De acordo com o dicionário, dentre os significados de planejamento, está projetar. Uma ligação direta com o setor de arquitetura e design. Um profissional tem como objetivo projetar, que nada mais é do que planejar o que o cliente vai precisar fazer para que o ambiente fique igual ao que sonhou.

Planejar também é o ato de desenvolver uma ideia inicial. Arquitetos e Designers de Interiores têm uma missão importante ao atender um cliente, que é tornar essa imaginação, um sonho em realidade.
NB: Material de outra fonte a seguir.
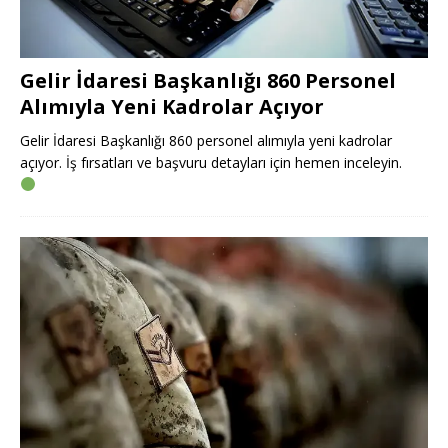
Gelir İdaresi Başkanlığı 860 Personel
Alımıyla Yeni Kadrolar Açıyor
Gelir İdaresi Başkanlığı 860 personel alımıyla yeni kadrolar
açıyor. İş fırsatları ve başvuru detayları için hemen inceleyin.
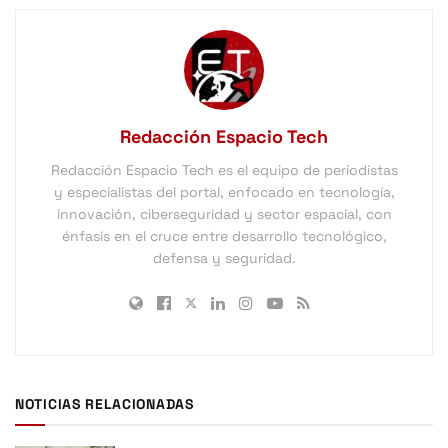
Redacción Espacio Tech
Redacción Espacio Tech es el equipo de periodistas
y especialistas del portal, enfocado en tecnología,
innovación, ciberseguridad y sector espacial, con
énfasis en el cruce entre desarrollo tecnológico,
defensa y seguridad.
NOTICIAS RELACIONADAS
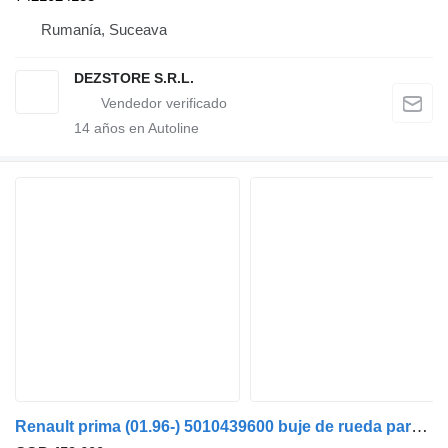
Rumanía, Suceava
DEZSTORE S.R.L.
14
años en Autoline
Renault prima (01.96-) 5010439600 buje de rueda para Renault Premium, Premium 2 (1996-2014) cabeza tractora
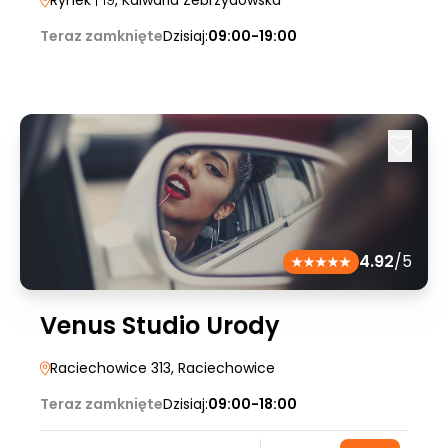
Rynek
| 19
, Kalwaria Zebrzydowska
Teraz zamknięte
Dzisiaj:
09:00-19:00
4.92
/5
Venus Studio Urody
Raciechowice 313
, Raciechowice
Teraz zamknięte
Dzisiaj:
09:00-18:00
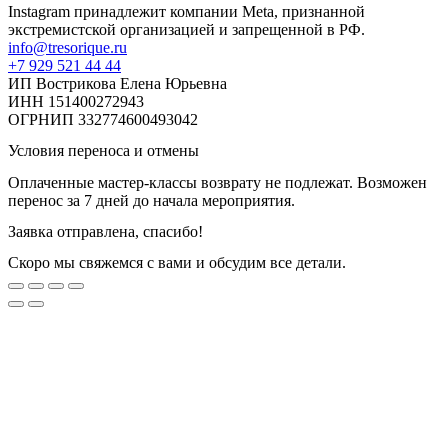
Instagram принадлежит компании Meta, признанной
экстремистской организацией и запрещенной в РФ.
info@tresorique.ru
+7 929 521 44 44
ИП Вострикова Елена Юрьевна
ИНН 151400272943
ОГРНИП 332774600493042
Условия переноса и отмены
Оплаченные мастер-классы возврату не подлежат. Возможен
перенос за 7 дней до начала мероприятия.
Заявка отправлена, спасибо!
Скоро мы свяжемся с вами и обсудим все детали.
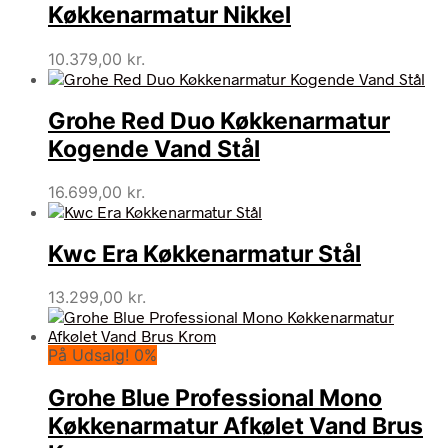
Køkkenarmatur Nikkel
10.379,00
kr.
Grohe Red Duo Køkkenarmatur
Kogende Vand Stål
16.699,00
kr.
Kwc Era Køkkenarmatur Stål
13.299,00
kr.
På Udsalg! 0%
Grohe Blue Professional Mono
Køkkenarmatur Afkølet Vand Brus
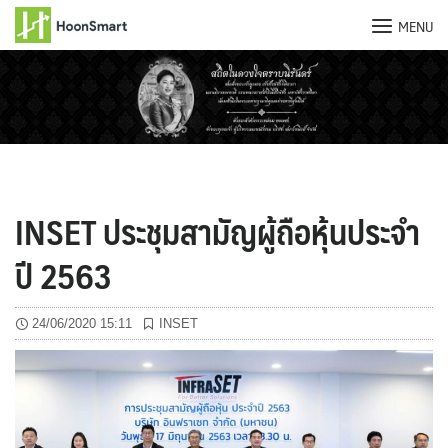
MENU
Skip
to
content
INSET ประชุมสามัญผู้ถือหุ้นประจำ
ปี 2563
24/06/2020 15:11
INSET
O planejamento também é muito importante quando falamos do dia a dia do profissional. São diversos fatores que demandam atenção, como a parte estratégica, responsável pela captação e retenção de clientes, e o financeiro, com a incumbência de controlar entradas e saídas e a própria gestão do negócio.

Entretanto, a única certeza que temos sobre um planejamento é que ele não vai ser idêntico à realidade, mas é o mais próximo de uma previsão do futuro que podemos ter.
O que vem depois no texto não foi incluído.